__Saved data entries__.
__________________________________________________

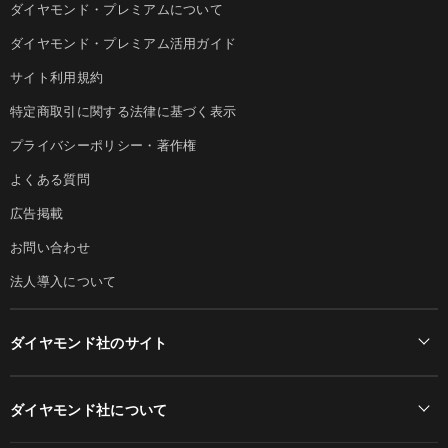
ダイヤモンド・プレミアムについて
ダイヤモンド・プレミアム活用ガイド
サイト利用規約
特定商取引に関する法律に基づく表示
プライバシーポリシー・著作権
よくある質問
広告掲載
お問い合わせ
法人導入について
ダイヤモンド社のサイト
Diamond Online(English)
ダイヤモンド社について
週刊ダイヤモンド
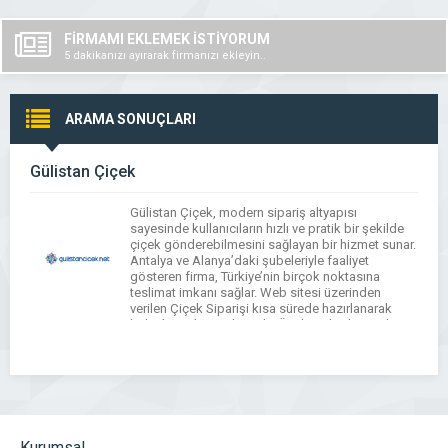
FİRMAMI EKLEMEK İSTİYORUM
5 dakikanızı ayırarak firmanızı ekleyin..
ARAMA SONUÇLARI
Gülistan Çiçek
Gülistan Çiçek, modern sipariş altyapısı
sayesinde kullanıcıların hızlı ve pratik bir şekilde
çiçek gönderebilmesini sağlayan bir hizmet sunar.
Antalya ve Alanya’daki şubeleriyle faaliyet
gösteren firma, Türkiye’nin birçok noktasına
teslimat imkanı sağlar. Web sitesi üzerinden
verilen Çiçek Siparişi kısa sürede hazırlanarak
belirtilen adrese ulaştırılır. Özel günlerde tercih
edilen aranjmanlar profesyonel floristler
tarafından hazırlanır. Sevdiklerinize anlamlı bir […]
Kurumsal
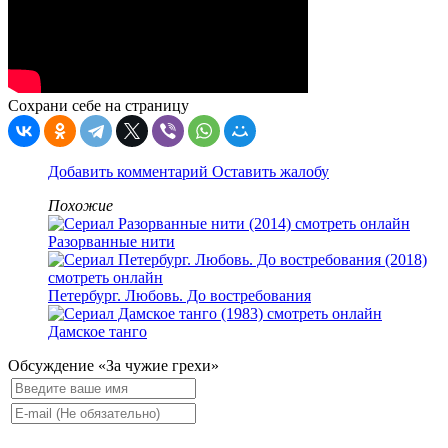
Сохрани себе на страницу
Добавить комментарий
Оставить жалобу
Похожие
Разорванные нити
Петербург. Любовь. До востребования
Дамское танго
Обсуждение «За чужие грехи»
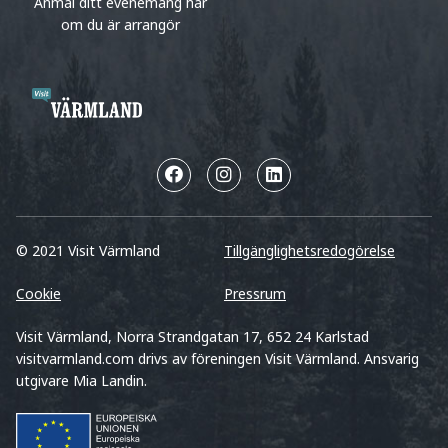
Anmäl ditt evenemang här
om du är arrangör
© 2021 Visit Värmland
Tillgänglighetsredogörelse
Cookie
Pressrum
Visit Värmland, Norra Strandgatan 17, 652 24 Karlstad
visitvarmland.com drivs av föreningen Visit Värmland. Ansvarig
utgivare Mia Landin.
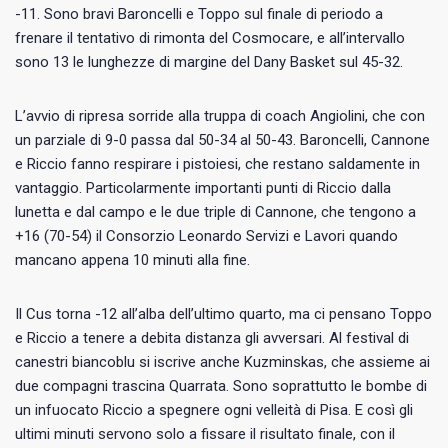
-11. Sono bravi Baroncelli e Toppo sul finale di periodo a
frenare il tentativo di rimonta del Cosmocare, e all’intervallo
sono 13 le lunghezze di margine del Dany Basket sul 45-32.
L’avvio di ripresa sorride alla truppa di coach Angiolini, che con
un parziale di 9-0 passa dal 50-34 al 50-43. Baroncelli, Cannone
e Riccio fanno respirare i pistoiesi, che restano saldamente in
vantaggio. Particolarmente importanti punti di Riccio dalla
lunetta e dal campo e le due triple di Cannone, che tengono a
+16 (70-54) il Consorzio Leonardo Servizi e Lavori quando
mancano appena 10 minuti alla fine.
Il Cus torna -12 all’alba dell’ultimo quarto, ma ci pensano Toppo
e Riccio a tenere a debita distanza gli avversari.
Al festival di
canestri biancoblu si iscrive anche Kuzminskas, che assieme ai
due compagni trascina Quarrata. Sono soprattutto le bombe di
un infuocato Riccio a spegnere ogni velleità di Pisa. E così gli
ultimi minuti servono solo a fissare il risultato finale, con il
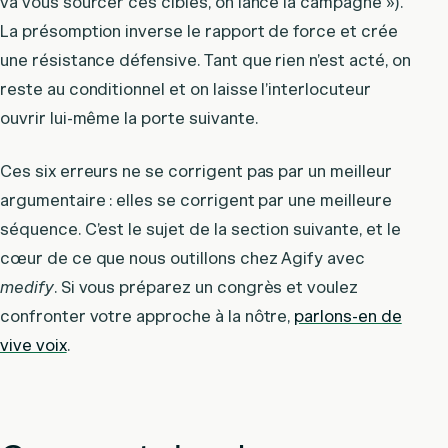
va vous sourcer ces cibles, on lance la campagne »).
La présomption inverse le rapport de force et crée
une résistance défensive. Tant que rien n’est acté, on
reste au conditionnel et on laisse l’interlocuteur
ouvrir lui-même la porte suivante.
Ces six erreurs ne se corrigent pas par un meilleur
argumentaire : elles se corrigent par une meilleure
séquence. C’est le sujet de la section suivante, et le
cœur de ce que nous outillons chez Agify avec
medify
. Si vous préparez un congrès et voulez
confronter votre approche à la nôtre,
parlons-en de
vive voix
.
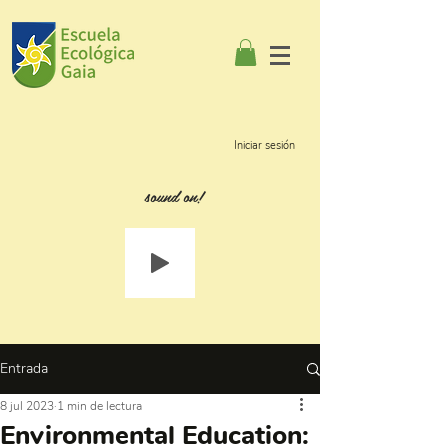
Iniciar sesión
sound on!
Entrada
8 jul 2023
1 min de lectura
Environmental Education:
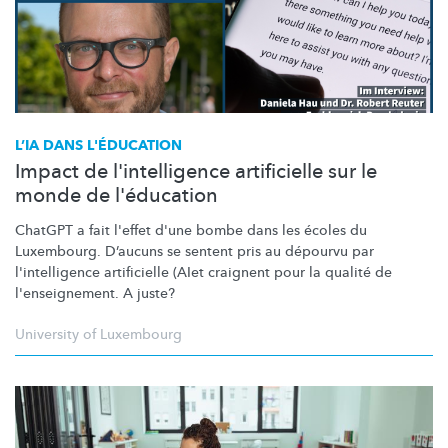
L’IA DANS L'ÉDUCATION
Impact de l'intelligence artificielle sur le
monde de l'éducation
ChatGPT a fait l'effet d'une bombe dans les écoles du
Luxembourg. D’aucuns se sentent pris au dépourvu par
l'intelligence
artificielle (AIet craignent pour la qualité de
l'enseignement.
A juste?
University of Luxembourg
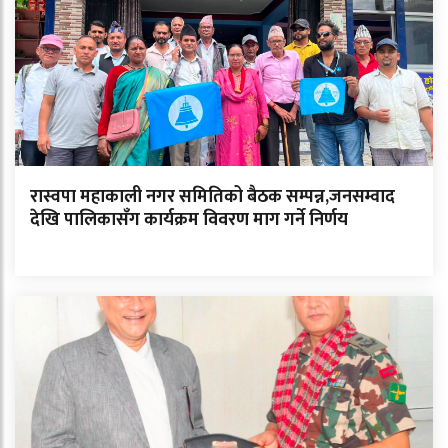
रास्वपा महाकाली नगर समितिको बैठक सम्पन्न,जनसम्वाद
देखि पालिकासँग कार्यक्रम विवरण माग गर्ने निर्णय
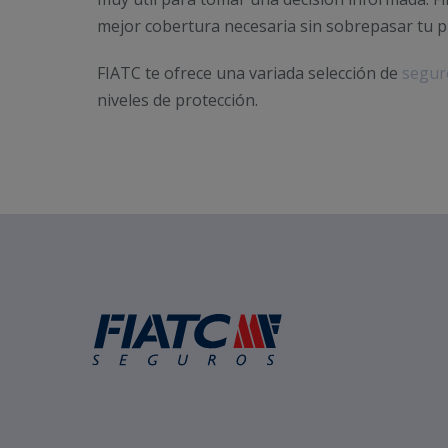
mejor cobertura necesaria sin sobrepasar tu 
FIATC te ofrece una variada selección de
segur
niveles de protección.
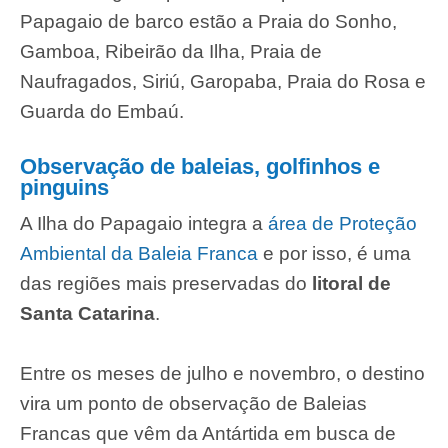
Papagaio de barco estão a Praia do Sonho,
Gamboa, Ribeirão da Ilha, Praia de
Naufragados, Siriú, Garopaba, Praia do Rosa e
Guarda do Embaú.
Observação de baleias, golfinhos e
pinguins
A Ilha do Papagaio integra a
área de Proteção
Ambiental da Baleia Franca
e por isso, é uma
das regiões mais preservadas do
litoral de
Santa Catarina
.
Entre os meses de julho e novembro, o destino
vira um ponto de observação de Baleias
Francas que vêm da Antártida em busca de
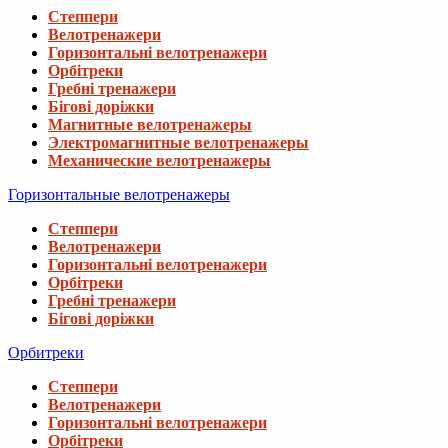
Степпери
Велотренажери
Горизонтальні велотренажери
Орбітреки
Гребні тренажери
Бігові доріжки
Магнитные велотренажеры
Электромагнитные велотренажеры
Механические велотренажеры
Горизонтальные велотренажеры
Степпери
Велотренажери
Горизонтальні велотренажери
Орбітреки
Гребні тренажери
Бігові доріжки
Орбитреки
Степпери
Велотренажери
Горизонтальні велотренажери
Орбітреки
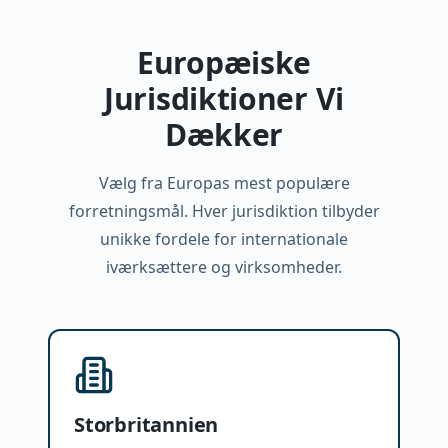
Europæiske
Jurisdiktioner Vi
Dækker
Vælg fra Europas mest populære
forretningsmål. Hver jurisdiktion tilbyder
unikke fordele for internationale
iværksættere og virksomheder.
Storbritannien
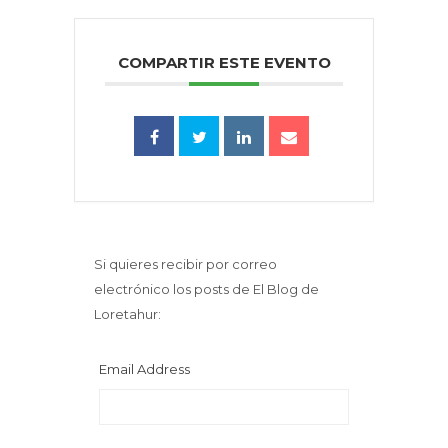
COMPARTIR ESTE EVENTO
Si quieres recibir por correo
electrónico los posts de El Blog de
Loretahur:
Email Address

__________________________________________________

__WHAT YOU HAVE TO DO__.
Find the word "Toppo" in the entries and show each line where it is found.

__ANSWER TO THIS PROBLEM__.
-11. Sono bravi Baroncelli e Toppo sul finale di periodo a
Il Cus torna -12 all’alba dell’ultimo quarto, ma ci pensano Toppo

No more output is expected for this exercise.